**Brief**:
The reply should be the records repeated exactly, without any images.

**Dataset content**:
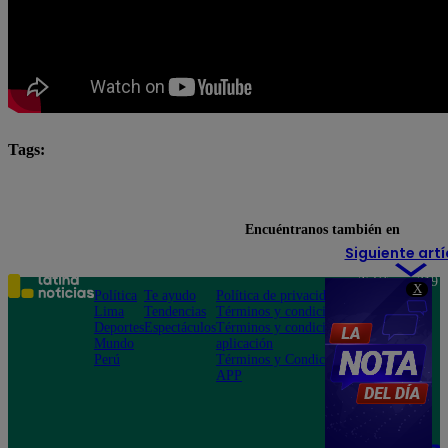
Tags:
El Gran Chef Famosos
El Gran Chef Famosos complet
El Gran Chef Famosos gran final
El Gran Chef Famos
Encuéntranos también en
Siguiente artí
Teléfono: 219
X
Política
Te ayudo
Política de privacidad
1000
Lima
Tendencias
Términos y condiciones
Av. San
Deportes
Espectáculos
Términos y condiciones
Felipe 968
Mundo
aplicación
Jesús María
Perú
Términos y Condiciones
APP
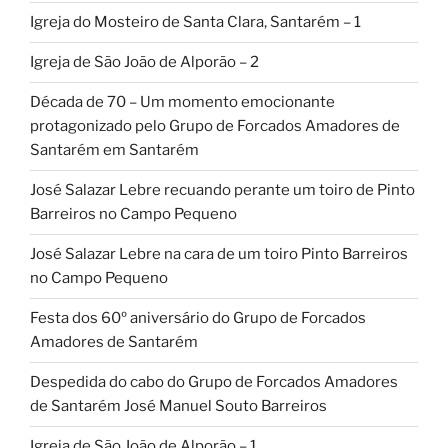
Igreja do Mosteiro de Santa Clara, Santarém – 1
Igreja de São João de Alporão – 2
Década de 70 – Um momento emocionante
protagonizado pelo Grupo de Forcados Amadores de
Santarém em Santarém
José Salazar Lebre recuando perante um toiro de Pinto
Barreiros no Campo Pequeno
José Salazar Lebre na cara de um toiro Pinto Barreiros
no Campo Pequeno
Festa dos 60º aniversário do Grupo de Forcados
Amadores de Santarém
Despedida do cabo do Grupo de Forcados Amadores
de Santarém José Manuel Souto Barreiros
Igreja de São João de Alporão – 1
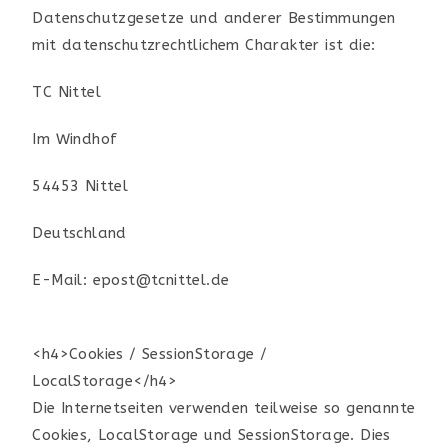
Datenschutzgesetze und anderer Bestimmungen
mit datenschutzrechtlichem Charakter ist die:
TC Nittel
Im Windhof
54453 Nittel
Deutschland
E-Mail:
epost
@
tcnittel.de
<h4>Cookies / SessionStorage /
LocalStorage</h4>
Die Internetseiten verwenden teilweise so genannte
Cookies, LocalStorage und SessionStorage. Dies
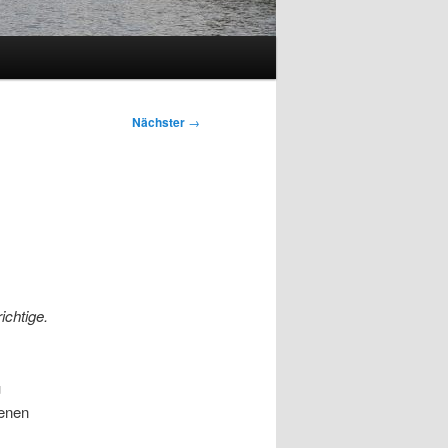
Nächster
→
ichtige.
u
renen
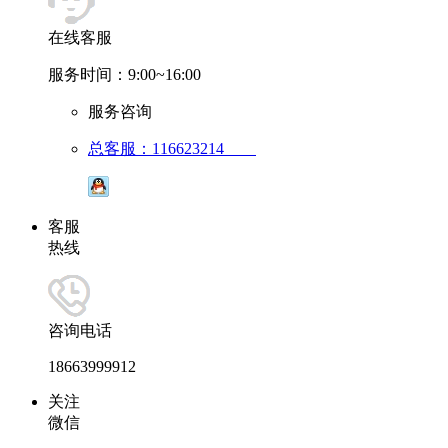
在线客服
服务时间：9:00~16:00
服务咨询
总客服：116623214
客服
热线
咨询电话
18663999912
关注
微信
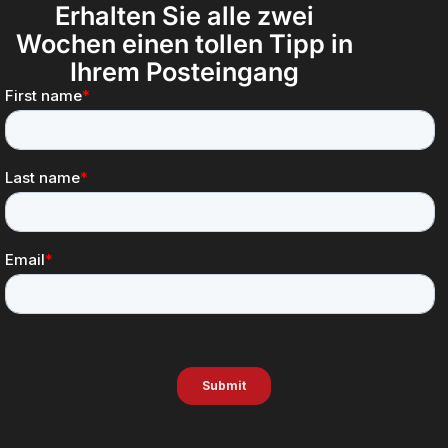
Erhalten Sie alle zwei
Wochen einen tollen Tipp in
Ihrem Posteingang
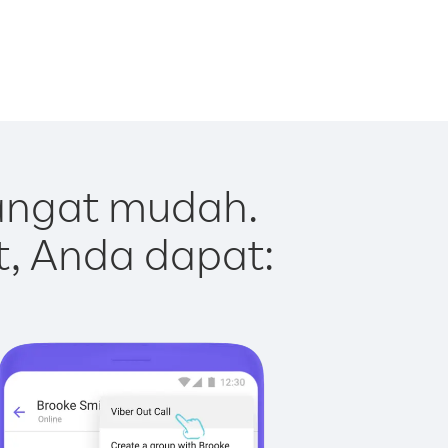
sangat mudah.
t, Anda dapat:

**The answer**:
Tags:
El Gran Chef Famosos
El Gran Chef Famosos complet
El Gran Chef Famosos gran final
El Gran Chef Famos
Encuéntranos también en
Siguiente artí
Teléfono: 219
X
Política
Te ayudo
Política de privacidad
1000
Lima
Tendencias
Términos y condiciones
Av. San
Deportes
Espectáculos
Términos y condiciones
Felipe 968
Mundo
aplicación
Jesús María
Perú
Términos y Condiciones
APP
Igreja do Mosteiro de Santa Clara, Santarém – 1
Igreja de São João de Alporão – 2
Década de 70 – Um momento emocionante
protagonizado pelo Grupo de Forcados Amadores de
Santarém em Santarém
José Salazar Lebre recuando perante um toiro de Pinto
Barreiros no Campo Pequeno
José Salazar Lebre na cara de um toiro Pinto Barreiros
no Campo Pequeno
Festa dos 60º aniversário do Grupo de Forcados
Amadores de Santarém
Despedida do cabo do Grupo de Forcados Amadores
de Santarém José Manuel Souto Barreiros
Igreja de São João de Alporão – 1
Datenschutzgesetze und anderer Bestimmungen
mit datenschutzrechtlichem Charakter ist die:
TC Nittel
Im Windhof
54453 Nittel
Deutschland
E-Mail:
epost
@
tcnittel.de
<h4>Cookies / SessionStorage /
LocalStorage</h4>
Die Internetseiten verwenden teilweise so genannte
Cookies, LocalStorage und SessionStorage. Dies
Nächster
→
ichtige.
u
renen
在线客服
服务时间：9:00~16:00
服务咨询
总客服：116623214
客服
热线
咨询电话
18663999912
关注
微信
Erhalten Sie alle zwei
Wochen einen tollen Tipp in
Ihrem Posteingang
sangat mudah.
t, Anda dapat:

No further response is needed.